A year ago, the big political story in Texas was about the race for governor — in particular, the Republican primary brawl between two of the party’s most prominent figures. Another was about the well-financed Democrat who gave up a bid for the U.S. Senate to challenge the winner of that Republican battle. And one more was about whether the Democrats would be able to win one or two or three additional seats in the Texas House, giving them a majority and the right to elect a speaker after eight years of Republican reign.
Those were kind of flaky story lines, looking back. Unexpected people showed up. The political environment bloomed red instead of blue. The Tea was strong. And big shots turned into paper tigers. The political personalities that mattered:
Debra Medina, a Ron Paul Republican who grabbed the microphone and the spotlight in the primary for governor, stealing attention in what had been billed as a two-person show. Medina gave voice to the Tea-tinged populist discontent that turned out to be the political flavor of the year, but her campaign fell to pieces after she suggested she was open to the idea that the U.S. government had a hand in the 9/11 attacks.
Kay Bailey Hutchison, the most popular Republican in Texas, turned out to be exactly the wrong person at exactly the wrong time in the governor’s race. Her U.S. Senate experience was toxic this year, and she typified the federal government, this election cycle’s goat. What she hoped would be a coronation was a landslide — for her opponent.
Farouk Shami, a hair care potentate from Houston, chose the Democratic primary for governor for his first political run. It was a hairball: He made a splash, but his “jobs, jobs, and jobs” mantra and extensive political ads weren’t enough. Democratic voters overwhelmingly gave their nomination to Bill White.
Steve Mostyn, the Houston trial lawyer, was this year’s biggest political sugar daddy, outpacing his fellow Democrats, deep-pocketed Republicans and even the big political action committees in 2010’s elections — but to little effect. In spite of his $9 million-plus investment, voters gave Republicans another sweep of the statewide offices, a staggering 22-seat gain in the House on Election Day and gains in the state’s Congressional delegation.
Brian Birdwell, a survivor of the 9/11 attack on the Pentagon and a newcomer to politics, won a special election for the State Senate, moving the political center of his district from the Waco area to Granbury, outrunning a former senator and Waco mayor-turned-lobbyist and, significantly, marking a win for the conservative/Tea Party/anti-establishment Republicans in Texas.
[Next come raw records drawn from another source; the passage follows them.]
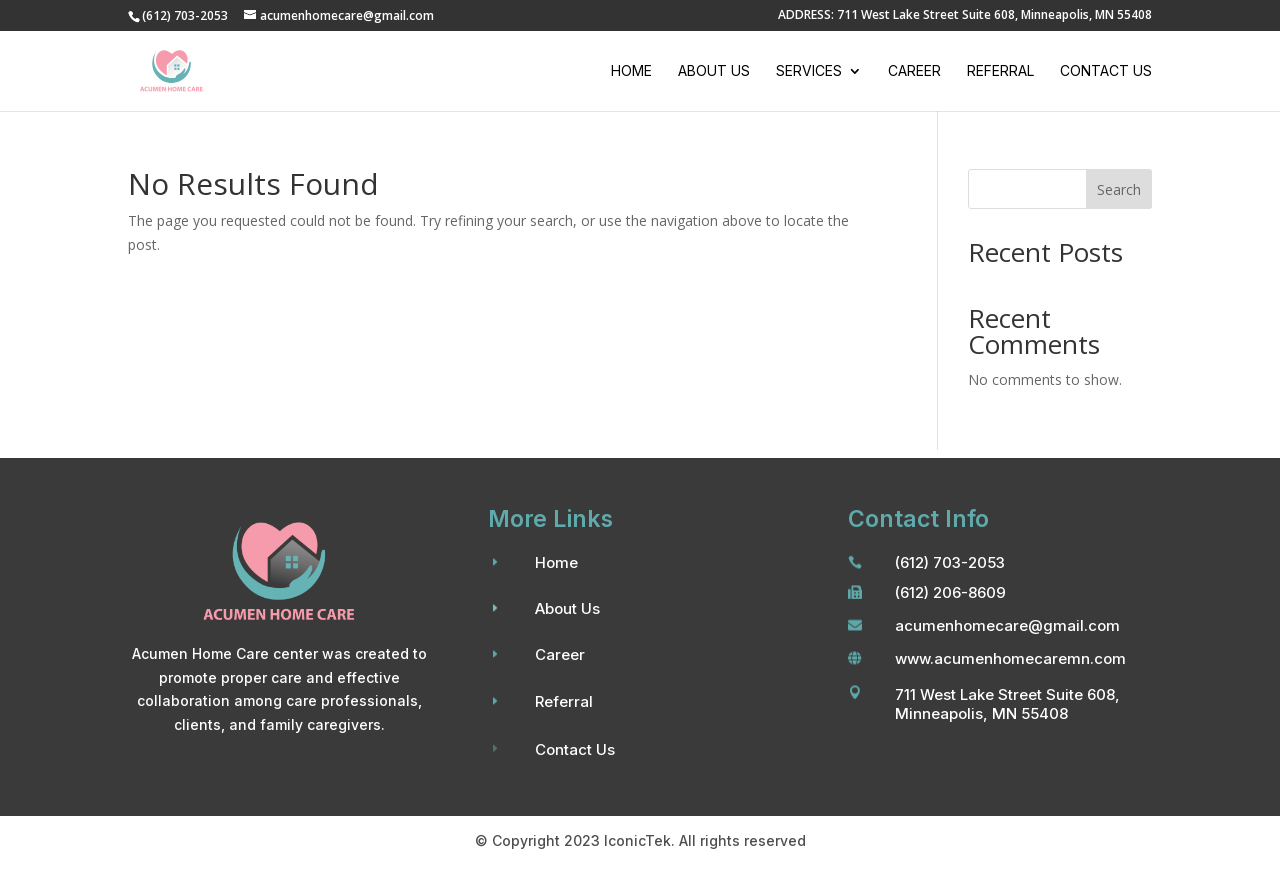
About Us (714, 71)
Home (631, 71)
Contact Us (1106, 71)
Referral (1000, 71)
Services (809, 71)
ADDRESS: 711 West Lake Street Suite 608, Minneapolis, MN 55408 (965, 16)
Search (1119, 189)
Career (914, 71)
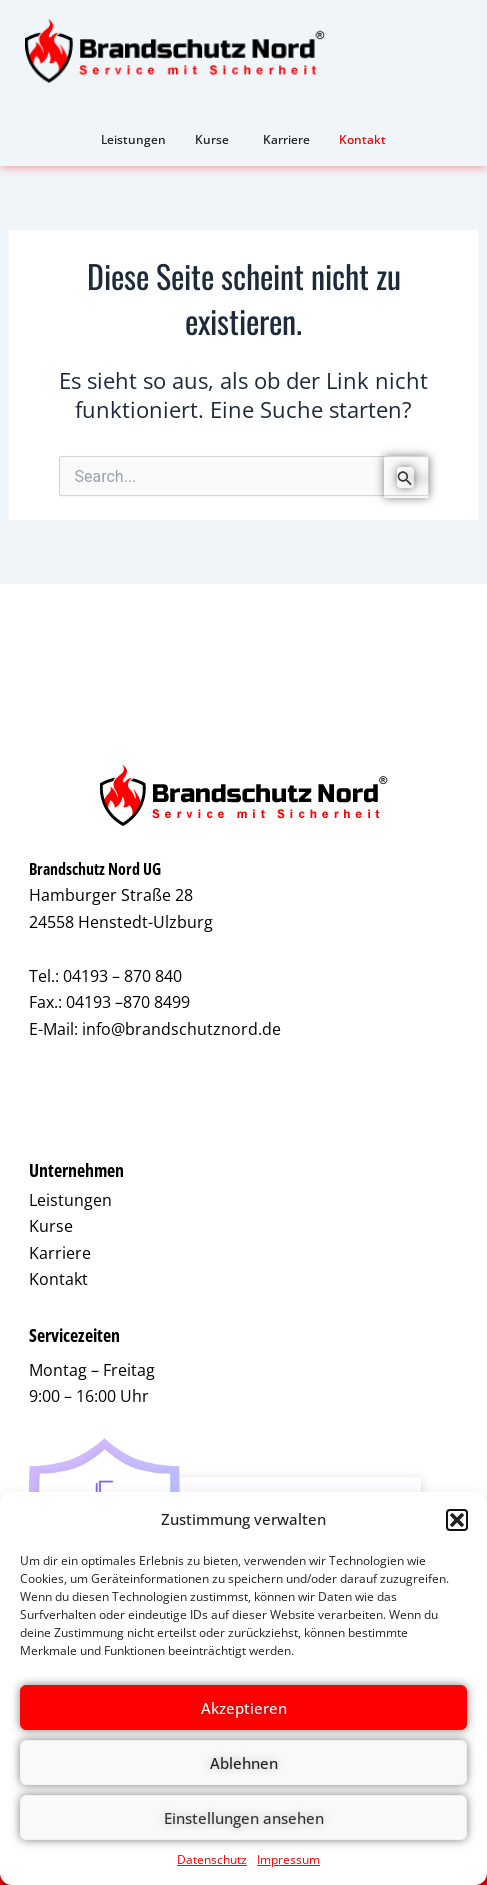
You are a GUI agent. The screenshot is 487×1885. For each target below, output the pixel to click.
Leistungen (70, 1200)
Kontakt (58, 1279)
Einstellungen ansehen (244, 1818)
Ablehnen (244, 1763)
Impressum (288, 1859)
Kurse (51, 1226)
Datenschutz (212, 1859)
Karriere (60, 1253)
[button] (457, 1520)
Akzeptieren (244, 1708)
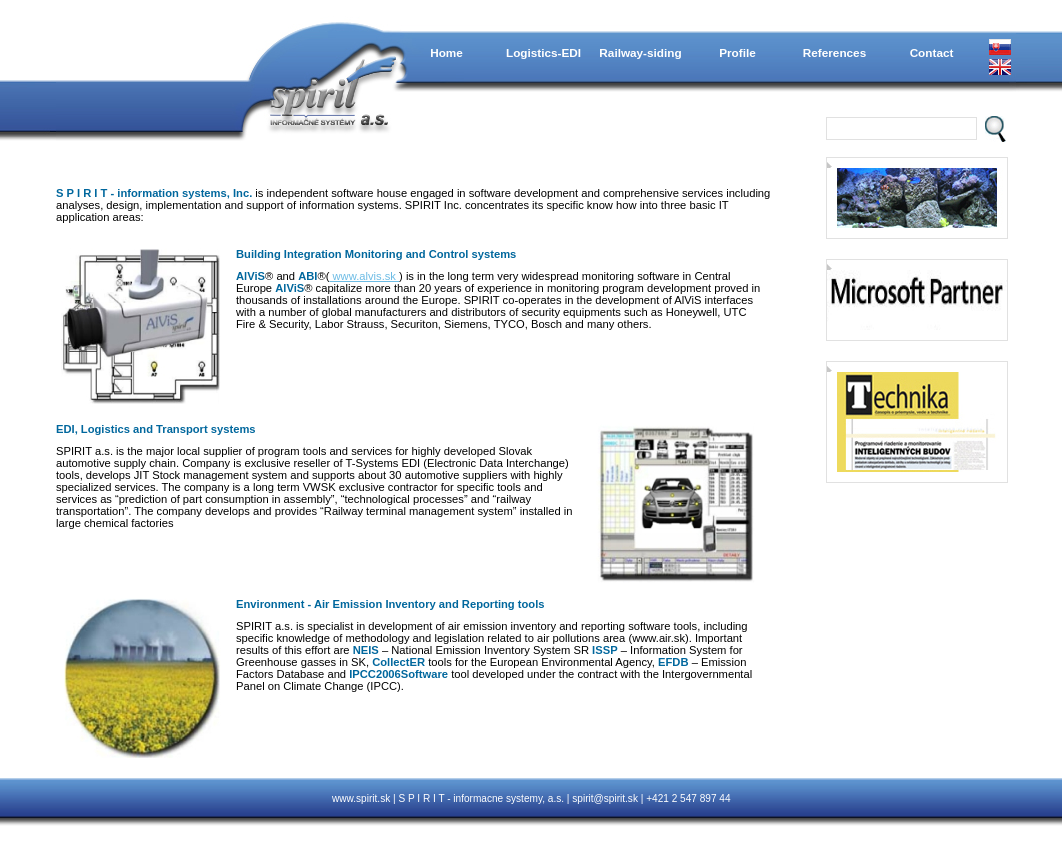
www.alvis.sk (364, 276)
Something New: Jose Aliseda, Stefani Carter, John V. Garza, Larry Gonzales, Aaron Peña, Dee Margo, Raul Torres and James White — a fresh, significantly large and previously rare class of minority Republicans in the Texas House. Their presence disproves an axiom of Texas politics — that minorities are automatically Democrats. That’s important at the polls and in next year’s political redistricting.
Joe Straus, the San Antonio native whose work for John Tower, Lamar Smith, Ronald Reagan and George H.W. Bush insufficiently established his conservative credentials with some of his fellow Republicans. He’s fending off two challengers seeking to unseat him as House speaker. He’ll find out, come the beginning of the legislative session on Jan. 11, whether the 120 or so members who have pledged to support him really mean it.
Bill Flores, the Bryan businessman who finally knocked off U.S. Rep. Chet Edwards, D-Waco, a Republican target since the 2003 redistricting that was designed to eradicate conservative Texas Democrats in Congress.
Bill White, the former Houston mayor who, ignoring recent history, jumped into the race for governor as a Democrat. White — who initially set out to run for the U.S. Senate seat Hutchison had said she would forfeit — abandoned that and ran a credible and well-financed campaign. But he got just 42 percent of the vote.
Rick Perry, the current and future governor of Texas, who started the election cycle looking like the dog’s breakfast and ended it as a national political prospect. The rap was that he had been in office too long, had taken too many political hits and would be mopped up by someone more popular — Hutchison, anyone? — in the Republican primary.
But Perry recognized and capitalized on Texan and Tea Party anger toward Washington while others in politics were running from it. He turned Hutchison into a bumper sticker for the federal government in the primary, and White into the poster boy for Washington Democrats in the general election.
He capped it with a book tour, talking to the rest of the country about the states’ rights themes his opponents hoped would destroy him. Call him lucky or call him smart, but for four more years, call him governor.